The Boulder Troll Wars never happened. That much has always been clear. The Boulder History Museum created the entire narrative in 2002 as part of an initiative to make the town’s past more exciting. They hired a fantasy novelist, built exhibits, and encouraged schools to incorporate the material into local history units. There were signs explaining it was all invented, and no one was ever meant to take it seriously.

We did not believe the Troll Wars were real. What interested the Notstalgia Archives was the creation of the story itself. The fabrication process. How a small-town museum decided to rewrite its own past and managed to convince the public, even temporarily, to go along with it. We thought it deserved proper academic attention.

We spent several years interviewing former staff, creative collaborators, and community members who claimed to have been involved in the original exhibit. Their accounts were vivid and often surprisingly detailed.

Some remembered costume fittings.

Others described heated debates about whether the trolls should have a flag.

One person provided handwritten notes from what she said was the initial planning session, dated in smudged pencil and signed “Wizard Mayor (temp).”

After eight years of research, we completed a draft of our book Making the Myth: The Construction of the Boulder Troll Wars, a comprehensive look at how the false history had been imagined, assembled, and presented to the public. It was only during the final round of review that one of our team members noticed a number of inconsistencies in the interviews.

Some of the participants seemed to contradict their own earlier statements.
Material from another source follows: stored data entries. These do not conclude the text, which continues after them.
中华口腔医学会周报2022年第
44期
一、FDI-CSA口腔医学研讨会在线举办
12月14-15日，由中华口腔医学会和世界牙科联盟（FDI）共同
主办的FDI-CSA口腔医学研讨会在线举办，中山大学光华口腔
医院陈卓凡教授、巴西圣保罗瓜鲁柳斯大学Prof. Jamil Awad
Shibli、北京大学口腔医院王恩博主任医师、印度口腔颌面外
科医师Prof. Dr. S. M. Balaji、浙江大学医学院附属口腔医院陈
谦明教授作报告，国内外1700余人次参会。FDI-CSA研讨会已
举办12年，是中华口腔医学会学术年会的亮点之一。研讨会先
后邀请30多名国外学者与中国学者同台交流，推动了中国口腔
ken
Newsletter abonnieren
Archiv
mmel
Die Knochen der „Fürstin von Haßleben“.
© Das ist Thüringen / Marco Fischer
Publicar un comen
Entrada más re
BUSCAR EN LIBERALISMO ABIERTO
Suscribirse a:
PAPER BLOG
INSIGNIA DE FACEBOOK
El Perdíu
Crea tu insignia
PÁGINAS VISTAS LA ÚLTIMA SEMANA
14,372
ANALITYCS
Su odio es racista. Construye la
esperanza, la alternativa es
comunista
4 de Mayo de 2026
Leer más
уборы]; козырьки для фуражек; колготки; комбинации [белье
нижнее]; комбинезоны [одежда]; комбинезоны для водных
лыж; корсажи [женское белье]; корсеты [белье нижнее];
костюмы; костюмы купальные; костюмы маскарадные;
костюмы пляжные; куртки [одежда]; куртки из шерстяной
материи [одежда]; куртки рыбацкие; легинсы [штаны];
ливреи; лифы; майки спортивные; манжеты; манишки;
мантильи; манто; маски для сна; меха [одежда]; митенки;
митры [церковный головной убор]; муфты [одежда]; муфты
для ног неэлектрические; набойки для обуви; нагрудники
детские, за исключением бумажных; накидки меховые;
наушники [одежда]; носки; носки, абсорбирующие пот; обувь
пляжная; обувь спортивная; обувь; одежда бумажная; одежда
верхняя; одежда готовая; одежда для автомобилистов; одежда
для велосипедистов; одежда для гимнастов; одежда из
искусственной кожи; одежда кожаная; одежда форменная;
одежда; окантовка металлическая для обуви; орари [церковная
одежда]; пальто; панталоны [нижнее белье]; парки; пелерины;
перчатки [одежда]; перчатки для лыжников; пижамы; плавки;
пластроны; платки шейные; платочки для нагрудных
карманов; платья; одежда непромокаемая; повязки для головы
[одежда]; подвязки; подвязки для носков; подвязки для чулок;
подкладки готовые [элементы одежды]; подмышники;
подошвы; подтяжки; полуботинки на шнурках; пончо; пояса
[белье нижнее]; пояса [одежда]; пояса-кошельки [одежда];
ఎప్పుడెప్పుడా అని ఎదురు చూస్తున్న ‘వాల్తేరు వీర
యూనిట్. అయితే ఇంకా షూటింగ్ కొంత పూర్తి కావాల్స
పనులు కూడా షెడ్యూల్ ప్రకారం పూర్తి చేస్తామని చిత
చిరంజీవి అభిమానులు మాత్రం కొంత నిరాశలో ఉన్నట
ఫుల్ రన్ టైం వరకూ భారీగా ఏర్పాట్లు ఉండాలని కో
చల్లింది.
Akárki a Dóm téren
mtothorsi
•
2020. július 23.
Dates did not match up. Entire sections of the project appeared to rely on a single source, and that source had since stopped responding to emails. One “consultant” on troll linguistics turned out to be a costume designer from Wisconsin who had never been to Colorado.

At that point we launched a full internal investigation into how we had been misled. We gathered records, reviewed transcripts, and reconstructed our own process step by step in order to understand where things had gone wrong. That investigation produced a second manuscript, which we called The Second Invention: False Memory and the Echoes of Fabrication. It was, we believed, a thoughtful and honest account of what had happened.

Earlier this year, we discovered that investigation had also been fabricated. The majority of the research had not taken place. The meeting minutes were copied from an old fundraising strategy document. The transcripts were composed in a shared drive folder called “Possible Dialogue.” One of the primary sources was later revealed to be a chatbot trained on fantasy film scripts.

We are currently preparing to publish all three manuscripts. A fourth volume, reflecting on the process of assembling the first three and tentatively titled Truth Remains Pending, is underway. We just need to check a few facts.